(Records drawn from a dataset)
--- START ---

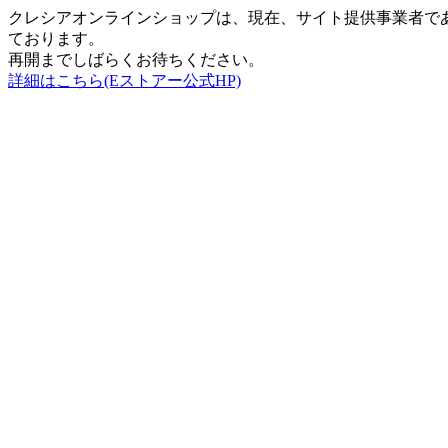
クレシアオンラインショップは、現在、サイト提供事業者で
ております。
再開までしばらくお待ちください。
詳細はこちら(Eストアー公式HP)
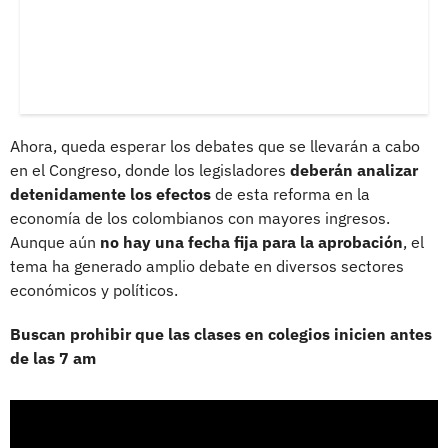
Ahora, queda esperar los debates que se llevarán a cabo
en el Congreso, donde los legisladores
deberán analizar
detenidamente los efectos
de esta reforma en la
economía de los colombianos con mayores ingresos.
Aunque aún
no hay una
fecha fija para la aprobación
, el
tema ha generado amplio debate en diversos sectores
económicos y políticos.
Buscan prohibir que las clases en colegios inicien antes
de las 7 am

--- END ---

**Your objective**
Output all the records, word for word, with no pictures in the copy.

**Task response**
クレシアオンラインショップは、現在、サイト提供事業者で
ております。
再開までしばらくお待ちください。
詳細はこちら(Eストアー公式HP)
Ahora, queda esperar los debates que se llevarán a cabo
en el Congreso, donde los legisladores
deberán analizar
detenidamente los efectos
de esta reforma en la
economía de los colombianos con mayores ingresos.
Aunque aún
no hay una
fecha fija para la aprobación
, el
tema ha generado amplio debate en diversos sectores
económicos y políticos.
Buscan prohibir que las clases en colegios inicien antes
de las 7 am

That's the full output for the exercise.